We thank the members of the Human-Computer Interaction Laboratory, who made many useful suggestions, and the subjects for their cooperation. We also appreciate Toshiba Corporation for its financial support of this research.

References

Ahlberg, C., Williamson, C., and Shneiderman, B. (1992), "Dynamic Queries for Information Exploration: An Implementation and Evaluation," Human Factors In Computing Systems - CHI '92 Conference Proceedings, 619-626.

Card, S., Moran, T., and Newell, A.(1983), The Psychology of Human-Computer Interaction, Hillsdale, NJ: Lawrence Erlbaum Associates.

Fitts, P. M. (1954), "The information capacity of the human motor system in controlling the amplitude of movement," Journal of Experimental Psychology, 70, 193-242.

Plaisant, C. and Sears, A. (1992), "Touchscreen interfaces for flexible alphanumeric data entry," Proc. of the Human Factors Society - 36th Annual Meeting.
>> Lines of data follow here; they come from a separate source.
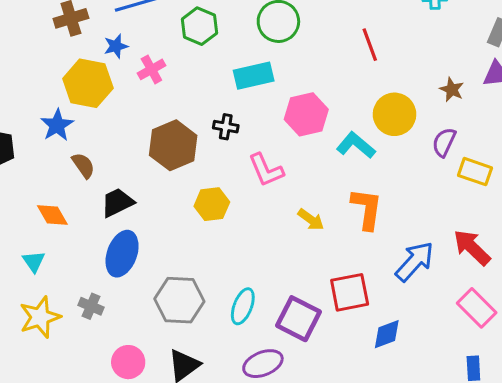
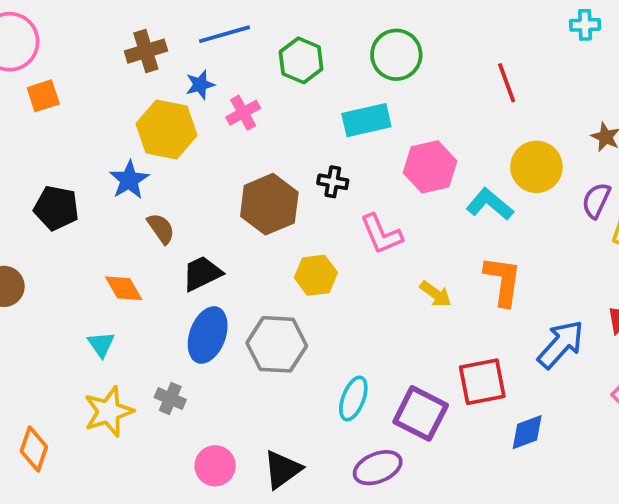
gray hexagon: (179, 300) -> (277, 344), moved

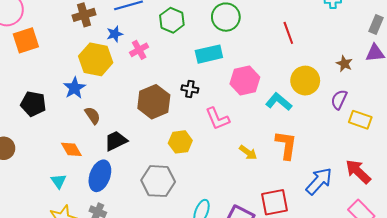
orange square: (43, 96) -> (26, 40), size x1.4
blue ellipse: (208, 335) -> (100, 176), moved

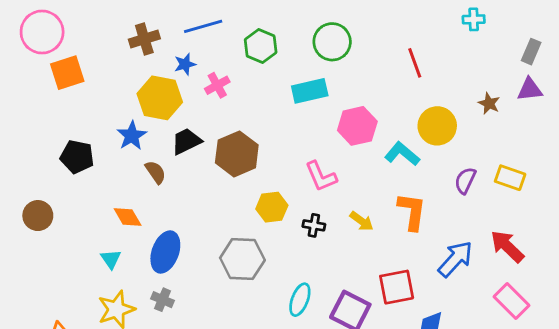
black cross: (190, 89) -> (314, 225), moved
purple semicircle: (339, 100) -> (465, 181), moved
black trapezoid: (116, 141) -> (186, 141), moved

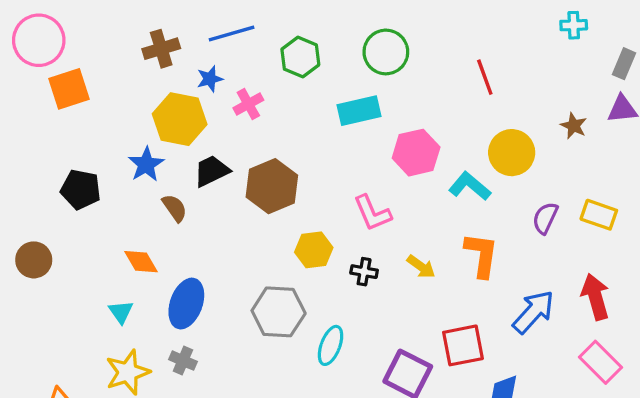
cyan cross: (474, 19) -> (574, 25), moved
red arrow: (507, 246) -> (595, 297), turned 30
cyan ellipse: (300, 300) -> (331, 345), moved

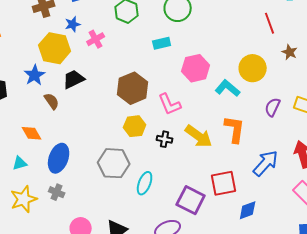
red line: (485, 77) -> (270, 23), moved
cyan rectangle: (359, 111) -> (162, 43), size x0.7
brown hexagon: (272, 186) -> (133, 88), moved
yellow arrow: (421, 267) -> (199, 136), size x1.6
cyan triangle: (121, 312) -> (20, 163), turned 49

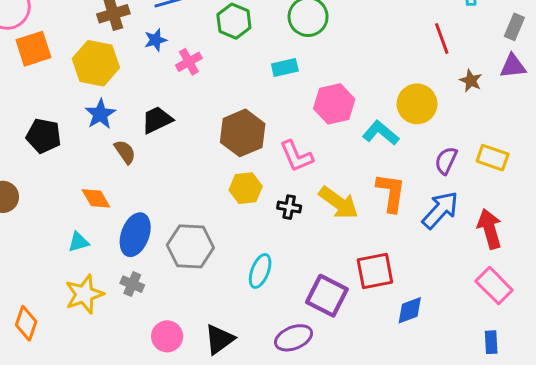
yellow hexagon: (55, 48) -> (96, 63), moved
gray hexagon: (114, 163) -> (190, 246), moved
blue arrow: (266, 163) -> (440, 210), moved

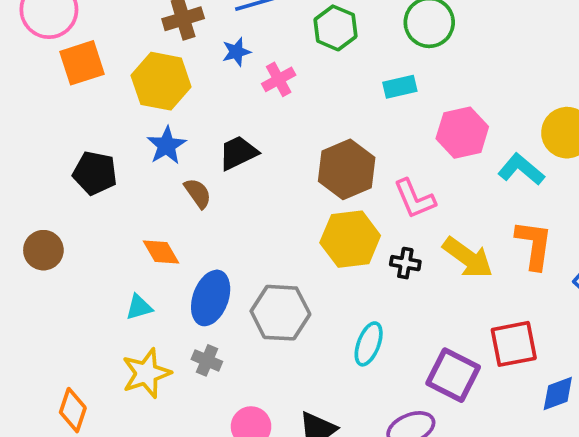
yellow hexagon: (246, 188) -> (350, 239), size x1.4

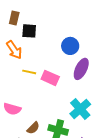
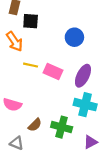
purple ellipse: (81, 69) -> (83, 76), moved
cyan cross: (80, 109) -> (85, 105), turned -35

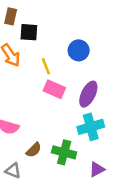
yellow line: (31, 65) -> (46, 66), moved, turned 56
cyan cross: (85, 105) -> (91, 127), turned -30

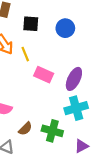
black square: (29, 32) -> (31, 24), moved
blue circle: (79, 50) -> (65, 28), moved
yellow line: (46, 66) -> (25, 54), moved

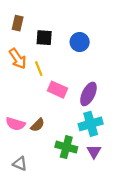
brown semicircle: (25, 129) -> (38, 125), moved
purple triangle: (82, 146) -> (94, 152), moved, turned -32

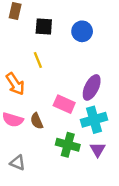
orange arrow: (18, 59) -> (15, 84), moved
pink rectangle: (57, 90) -> (64, 104), moved
brown semicircle: (38, 125) -> (37, 121), turned 112

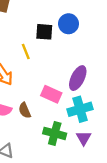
black square: (44, 27) -> (44, 32), moved

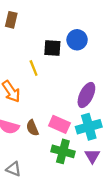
pink rectangle: (51, 94) -> (59, 124), moved

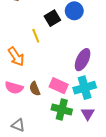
black square: (52, 48) -> (52, 18), turned -35

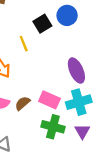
purple ellipse: (83, 60) -> (76, 70), turned -50
brown semicircle: (35, 89) -> (23, 103), turned 72

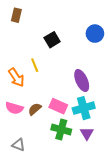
blue circle: (67, 15) -> (95, 34), moved
yellow line: (24, 44) -> (35, 65), moved

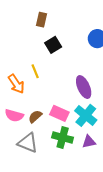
brown rectangle: (16, 15) -> (42, 20), moved
cyan cross: (84, 108) -> (86, 115), turned -35
purple triangle: (87, 134) -> (89, 142), turned 48
gray triangle: (18, 145) -> (28, 143), moved, size x1.5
Sears, A., Revis, D., Swatski, J., Crittenden, R., and Shneiderman, B. (1993), "Investigating Touchscreen Typing: The effect of keyboard size on typing speed," Behaviour & Information Technology, 12, 1 (Jan-Feb 1993), 17-22.

Weisner, S. (1988), "A Touch-Only User Interface for a Medical Monitor," Proceedings of the Human Factors Society - 32nd Annual Meeting, 435-439.

Williamson, C. and Shneiderman, B. (1992), "The Dynamic HomeFinder: Evaluating dynamic queries in a real-estate information exploration system", Proc. ACM SIGIR Conference, 339-346.